Extracted information:
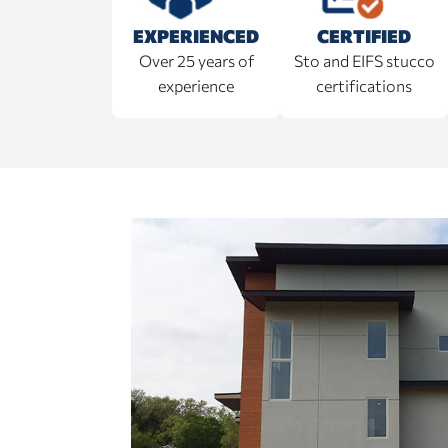
EXPERIENCED
CERTIFIED
Over 25 years of
Sto and EIFS stucco
experience
certifications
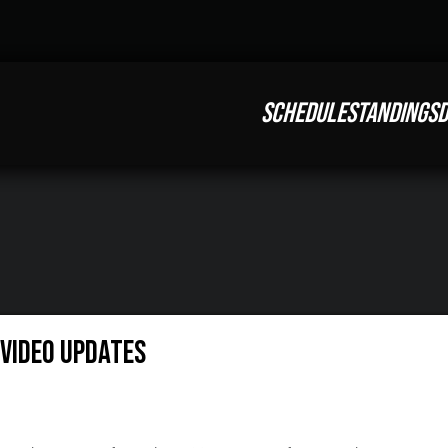
SCHEDULE
STANDINGS
D
Video Updates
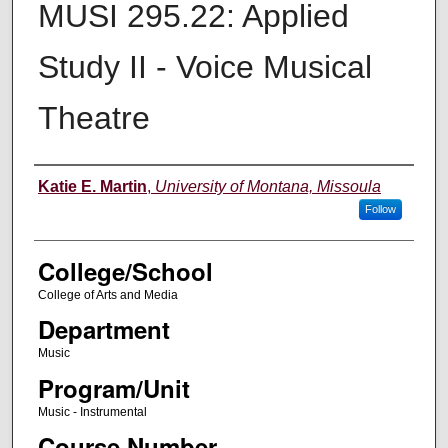
MUSI 295.22: Applied
Study II - Voice Musical
Theatre
Instructor
Katie E. Martin
,
University of Montana, Missoula
Follow
College/School
College of Arts and Media
Department
Music
Program/Unit
Music - Instrumental
Course Number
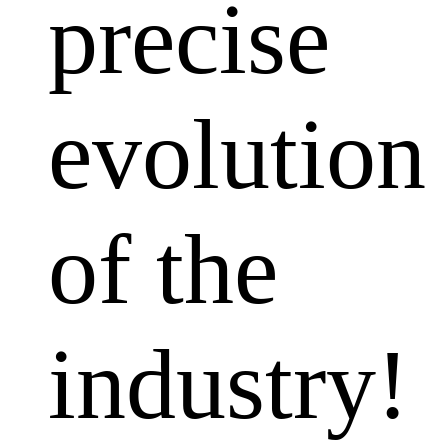
precise
evolution
of the
industry!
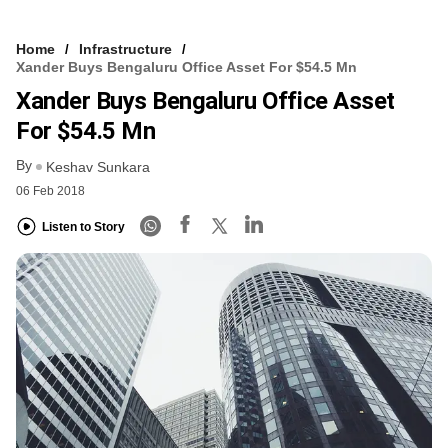
Home
Infrastructure
Xander Buys Bengaluru Office Asset For $54.5 Mn
Xander Buys Bengaluru Office Asset
For $54.5 Mn
By
Keshav Sunkara
06 Feb 2018
Listen to Story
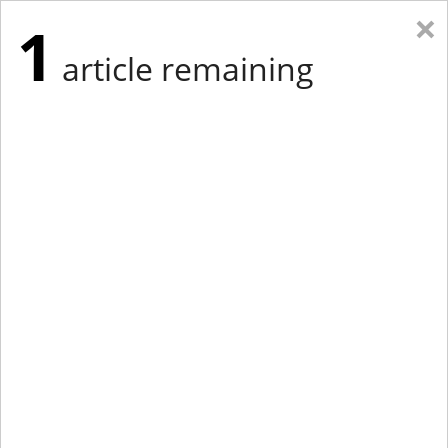
×
1
article remaining
Eastern Edition
Midwest Edition
tap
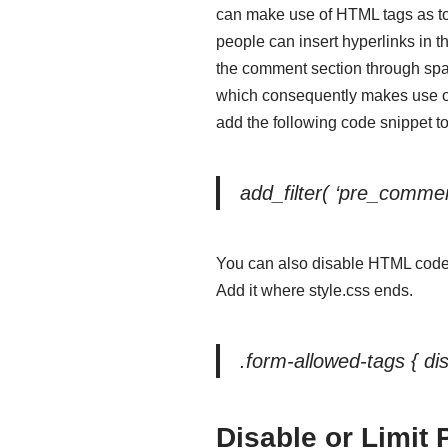
can make use of HTML tags as t
people can insert hyperlinks in 
the comment section through sp
which consequently makes use of
add the following code snippet to 
add_filter( ‘pre_commen
You can also disable HTML code
Add it where style.css ends.
.form-allowed-tags { dis
Disable or Limit 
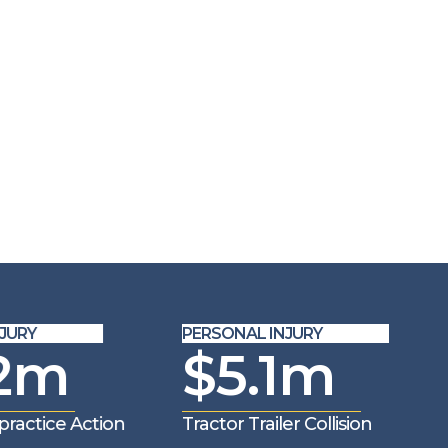
URY
PERSONAL INJURY
2m
$5.1m
ractice Action
Tractor Trailer Collision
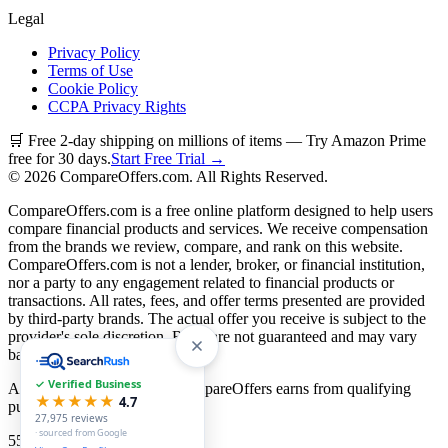
Legal
Privacy Policy
Terms of Use
Cookie Policy
CCPA Privacy Rights
🛒 Free 2-day shipping on millions of items — Try Amazon Prime
free for 30 days.
Start Free Trial →
©
2026
CompareOffers.com. All Rights Reserved.
CompareOffers.com is a free online platform designed to help users
compare financial products and services. We receive compensation
from the brands we review, compare, and rank on this website.
CompareOffers.com is not a lender, broker, or financial institution,
nor a party to any engagement related to financial products or
transactions. All rates, fees, and offer terms presented are provided
by third-party brands. The actual offer you receive is subject to the
provider's sole discretion. Rates are not guaranteed and may vary
based on creditworthiness.
✓ Verified Business
As an Amazon Associate, CompareOffers earns from qualifying
★★★★★
4.7
purchases.
27,975
reviews
· sourced from Google
55
categories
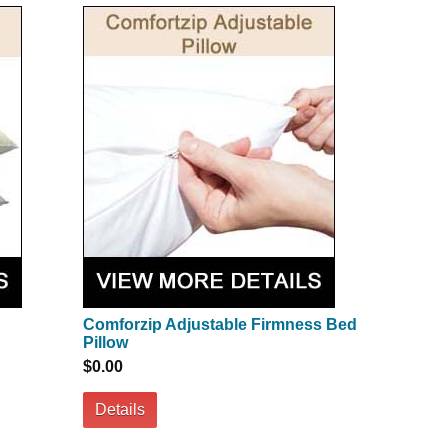
Comforzip Adjustable Firmness Bed
Pillow
$0.00
Details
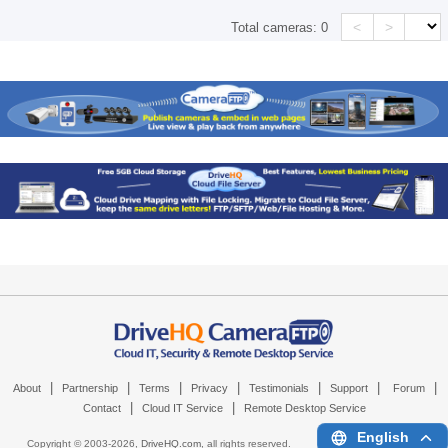
<
>
Total cameras:
0
|
|
|
|
|
|
|
About
Partnership
Terms
Privacy
Testimonials
Support
Forum
|
|
Contact
Cloud IT Service
Remote Desktop Service
English
Copyright © 2003-
2026,
DriveHQ.com
, all rights reserved.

Work required: Go through the lines above and write each one out verbatim, skipping the pictures.

Reply:
EXPERIENCED
CERTIFIED
Over 25 years of
Sto and EIFS stucco
experience
certifications
SCHEDULE
STANDINGS
D
Video Updates
MUSI 295.22: Applied
Study II - Voice Musical
Theatre
Instructor
Katie E. Martin
,
University of Montana, Missoula
Follow
College/School
College of Arts and Media
Department
Music
Program/Unit
Music - Instrumental
Course Number
precise
evolution
of the
industry!
Home
Infrastructure
Xander Buys Bengaluru Office Asset For $54.5 Mn
Xander Buys Bengaluru Office Asset
For $54.5 Mn
By
Keshav Sunkara
06 Feb 2018
Listen to Story
×
1
article remaining
Eastern Edition
Midwest Edition
tap
can make use of HTML tags as t
people can insert hyperlinks in 
the comment section through sp
which consequently makes use of
add the following code snippet to 
add_filter( ‘pre_commen
You can also disable HTML code
Add it where style.css ends.
.form-allowed-tags { dis
Disable or Limit 
URY
PERSONAL INJURY
2m
$5.1m
ractice Action
Tractor Trailer Collision
Legal
Privacy Policy
Terms of Use
Cookie Policy
CCPA Privacy Rights
🛒 Free 2-day shipping on millions of items — Try Amazon Prime
free for 30 days.
Start Free Trial →
©
2026
CompareOffers.com. All Rights Reserved.
CompareOffers.com is a free online platform designed to help users
compare financial products and services. We receive compensation
from the brands we review, compare, and rank on this website.
CompareOffers.com is not a lender, broker, or financial institution,
nor a party to any engagement related to financial products or
transactions. All rates, fees, and offer terms presented are provided
by third-party brands. The actual offer you receive is subject to the
provider's sole discretion. Rates are not guaranteed and may vary
based on creditworthiness.
✓ Verified Business
As an Amazon Associate, CompareOffers earns from qualifying
★★★★★
4.7
purchases.
27,975
reviews
· sourced from Google
55
categories
Comforzip Adjustable Firmness Bed
Pillow
$0.00
Details
<
>
Total cameras:
0
|
|
|
|
|
|
|
About
Partnership
Terms
Privacy
Testimonials
Support
Forum
|
|
Contact
Cloud IT Service
Remote Desktop Service
English
Copyright © 2003-
2026,
DriveHQ.com
, all rights reserved.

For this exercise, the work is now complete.